== Directions ==
An exact copy of every entry below is needed.

[Record extracts Boundary: Start]

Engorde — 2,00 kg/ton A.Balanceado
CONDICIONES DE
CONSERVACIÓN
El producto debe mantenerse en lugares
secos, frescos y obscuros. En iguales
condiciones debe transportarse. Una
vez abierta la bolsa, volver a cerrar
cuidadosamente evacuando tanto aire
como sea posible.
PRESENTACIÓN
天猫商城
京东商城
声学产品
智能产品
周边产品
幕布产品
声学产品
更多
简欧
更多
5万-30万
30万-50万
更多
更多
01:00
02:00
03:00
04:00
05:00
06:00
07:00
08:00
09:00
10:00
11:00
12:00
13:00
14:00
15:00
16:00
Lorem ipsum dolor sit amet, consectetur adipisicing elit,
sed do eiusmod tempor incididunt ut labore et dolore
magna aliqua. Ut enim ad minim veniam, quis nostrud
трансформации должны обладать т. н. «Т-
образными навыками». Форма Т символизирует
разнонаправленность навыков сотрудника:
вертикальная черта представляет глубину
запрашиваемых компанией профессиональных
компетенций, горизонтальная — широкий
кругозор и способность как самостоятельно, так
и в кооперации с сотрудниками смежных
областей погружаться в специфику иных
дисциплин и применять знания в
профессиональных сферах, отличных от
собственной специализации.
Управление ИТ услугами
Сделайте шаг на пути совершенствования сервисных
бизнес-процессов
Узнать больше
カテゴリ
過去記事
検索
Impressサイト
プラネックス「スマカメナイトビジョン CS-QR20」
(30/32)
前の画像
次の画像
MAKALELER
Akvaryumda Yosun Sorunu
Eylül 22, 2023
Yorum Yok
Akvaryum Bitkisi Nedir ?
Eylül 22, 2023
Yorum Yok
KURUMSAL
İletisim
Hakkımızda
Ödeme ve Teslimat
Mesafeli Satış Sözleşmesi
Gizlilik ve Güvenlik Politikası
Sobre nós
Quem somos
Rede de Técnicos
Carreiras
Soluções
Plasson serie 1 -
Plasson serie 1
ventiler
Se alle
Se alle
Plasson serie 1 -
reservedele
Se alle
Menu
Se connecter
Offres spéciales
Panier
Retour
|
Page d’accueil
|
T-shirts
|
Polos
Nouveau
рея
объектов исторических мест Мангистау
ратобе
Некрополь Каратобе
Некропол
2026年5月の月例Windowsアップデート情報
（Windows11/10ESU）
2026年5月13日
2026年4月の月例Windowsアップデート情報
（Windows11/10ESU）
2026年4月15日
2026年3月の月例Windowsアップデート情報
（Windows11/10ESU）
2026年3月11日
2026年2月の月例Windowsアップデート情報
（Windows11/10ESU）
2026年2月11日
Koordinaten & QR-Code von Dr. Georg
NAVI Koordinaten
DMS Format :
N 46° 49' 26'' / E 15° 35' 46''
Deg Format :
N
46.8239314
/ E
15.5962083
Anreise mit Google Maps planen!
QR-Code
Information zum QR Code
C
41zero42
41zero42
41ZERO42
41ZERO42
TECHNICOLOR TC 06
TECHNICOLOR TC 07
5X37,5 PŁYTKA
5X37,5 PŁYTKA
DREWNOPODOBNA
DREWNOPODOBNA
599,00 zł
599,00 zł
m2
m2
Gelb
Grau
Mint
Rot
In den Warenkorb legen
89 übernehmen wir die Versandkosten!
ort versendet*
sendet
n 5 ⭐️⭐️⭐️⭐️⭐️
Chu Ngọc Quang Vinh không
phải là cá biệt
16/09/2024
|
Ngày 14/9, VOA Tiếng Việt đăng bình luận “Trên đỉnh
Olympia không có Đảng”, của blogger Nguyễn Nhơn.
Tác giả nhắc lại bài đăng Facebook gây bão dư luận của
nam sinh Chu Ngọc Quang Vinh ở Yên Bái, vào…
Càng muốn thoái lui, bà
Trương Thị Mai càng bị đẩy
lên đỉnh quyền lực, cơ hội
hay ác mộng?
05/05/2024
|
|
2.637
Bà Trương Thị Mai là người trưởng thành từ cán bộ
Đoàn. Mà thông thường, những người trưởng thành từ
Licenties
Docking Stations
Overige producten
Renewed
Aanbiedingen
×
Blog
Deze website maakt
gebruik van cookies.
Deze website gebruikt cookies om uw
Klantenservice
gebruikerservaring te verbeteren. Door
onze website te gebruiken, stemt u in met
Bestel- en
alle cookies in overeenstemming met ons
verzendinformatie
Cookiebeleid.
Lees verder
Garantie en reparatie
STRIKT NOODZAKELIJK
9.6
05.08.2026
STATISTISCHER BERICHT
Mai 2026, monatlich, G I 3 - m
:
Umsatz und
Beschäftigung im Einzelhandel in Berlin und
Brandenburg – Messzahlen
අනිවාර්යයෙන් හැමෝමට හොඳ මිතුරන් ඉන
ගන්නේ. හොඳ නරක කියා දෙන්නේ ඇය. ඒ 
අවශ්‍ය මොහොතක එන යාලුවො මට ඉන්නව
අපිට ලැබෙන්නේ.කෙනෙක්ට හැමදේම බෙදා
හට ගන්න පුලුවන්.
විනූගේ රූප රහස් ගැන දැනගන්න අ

[Record extracts Boundary: End]

== Completed exercise ==
Engorde — 2,00 kg/ton A.Balanceado
CONDICIONES DE
CONSERVACIÓN
El producto debe mantenerse en lugares
secos, frescos y obscuros. En iguales
condiciones debe transportarse. Una
vez abierta la bolsa, volver a cerrar
cuidadosamente evacuando tanto aire
como sea posible.
PRESENTACIÓN
天猫商城
京东商城
声学产品
智能产品
周边产品
幕布产品
声学产品
更多
简欧
更多
5万-30万
30万-50万
更多
更多
01:00
02:00
03:00
04:00
05:00
06:00
07:00
08:00
09:00
10:00
11:00
12:00
13:00
14:00
15:00
16:00
Lorem ipsum dolor sit amet, consectetur adipisicing elit,
sed do eiusmod tempor incididunt ut labore et dolore
magna aliqua. Ut enim ad minim veniam, quis nostrud
трансформации должны обладать т. н. «Т-
образными навыками». Форма Т символизирует
разнонаправленность навыков сотрудника:
вертикальная черта представляет глубину
запрашиваемых компанией профессиональных
компетенций, горизонтальная — широкий
кругозор и способность как самостоятельно, так
и в кооперации с сотрудниками смежных
областей погружаться в специфику иных
дисциплин и применять знания в
профессиональных сферах, отличных от
собственной специализации.
Управление ИТ услугами
Сделайте шаг на пути совершенствования сервисных
бизнес-процессов
Узнать больше
カテゴリ
過去記事
検索
Impressサイト
プラネックス「スマカメナイトビジョン CS-QR20」
(30/32)
前の画像
次の画像
MAKALELER
Akvaryumda Yosun Sorunu
Eylül 22, 2023
Yorum Yok
Akvaryum Bitkisi Nedir ?
Eylül 22, 2023
Yorum Yok
KURUMSAL
İletisim
Hakkımızda
Ödeme ve Teslimat
Mesafeli Satış Sözleşmesi
Gizlilik ve Güvenlik Politikası
Sobre nós
Quem somos
Rede de Técnicos
Carreiras
Soluções
Plasson serie 1 -
Plasson serie 1
ventiler
Se alle
Se alle
Plasson serie 1 -
reservedele
Se alle
Menu
Se connecter
Offres spéciales
Panier
Retour
|
Page d’accueil
|
T-shirts
|
Polos
Nouveau
рея
объектов исторических мест Мангистау
ратобе
Некрополь Каратобе
Некропол
2026年5月の月例Windowsアップデート情報
（Windows11/10ESU）
2026年5月13日
2026年4月の月例Windowsアップデート情報
（Windows11/10ESU）
2026年4月15日
2026年3月の月例Windowsアップデート情報
（Windows11/10ESU）
2026年3月11日
2026年2月の月例Windowsアップデート情報
（Windows11/10ESU）
2026年2月11日
Koordinaten & QR-Code von Dr. Georg
NAVI Koordinaten
DMS Format :
N 46° 49' 26'' / E 15° 35' 46''
Deg Format :
N
46.8239314
/ E
15.5962083
Anreise mit Google Maps planen!
QR-Code
Information zum QR Code
C
41zero42
41zero42
41ZERO42
41ZERO42
TECHNICOLOR TC 06
TECHNICOLOR TC 07
5X37,5 PŁYTKA
5X37,5 PŁYTKA
DREWNOPODOBNA
DREWNOPODOBNA
599,00 zł
599,00 zł
m2
m2
Gelb
Grau
Mint
Rot
In den Warenkorb legen
89 übernehmen wir die Versandkosten!
ort versendet*
sendet
n 5 ⭐️⭐️⭐️⭐️⭐️
Chu Ngọc Quang Vinh không
phải là cá biệt
16/09/2024
|
Ngày 14/9, VOA Tiếng Việt đăng bình luận “Trên đỉnh
Olympia không có Đảng”, của blogger Nguyễn Nhơn.
Tác giả nhắc lại bài đăng Facebook gây bão dư luận của
nam sinh Chu Ngọc Quang Vinh ở Yên Bái, vào…
Càng muốn thoái lui, bà
Trương Thị Mai càng bị đẩy
lên đỉnh quyền lực, cơ hội
hay ác mộng?
05/05/2024
|
|
2.637
Bà Trương Thị Mai là người trưởng thành từ cán bộ
Đoàn. Mà thông thường, những người trưởng thành từ
Licenties
Docking Stations
Overige producten
Renewed
Aanbiedingen
×
Blog
Deze website maakt
gebruik van cookies.
Deze website gebruikt cookies om uw
Klantenservice
gebruikerservaring te verbeteren. Door
onze website te gebruiken, stemt u in met
Bestel- en
alle cookies in overeenstemming met ons
verzendinformatie
Cookiebeleid.
Lees verder
Garantie en reparatie
STRIKT NOODZAKELIJK
9.6
05.08.2026
STATISTISCHER BERICHT
Mai 2026, monatlich, G I 3 - m
:
Umsatz und
Beschäftigung im Einzelhandel in Berlin und
Brandenburg – Messzahlen
අනිවාර්යයෙන් හැමෝමට හොඳ මිතුරන් ඉන
ගන්නේ. හොඳ නරක කියා දෙන්නේ ඇය. ඒ 
අවශ්‍ය මොහොතක එන යාලුවො මට ඉන්නව
අපිට ලැබෙන්නේ.කෙනෙක්ට හැමදේම බෙදා
හට ගන්න පුලුවන්.
විනූගේ රූප රහස් ගැන දැනගන්න අ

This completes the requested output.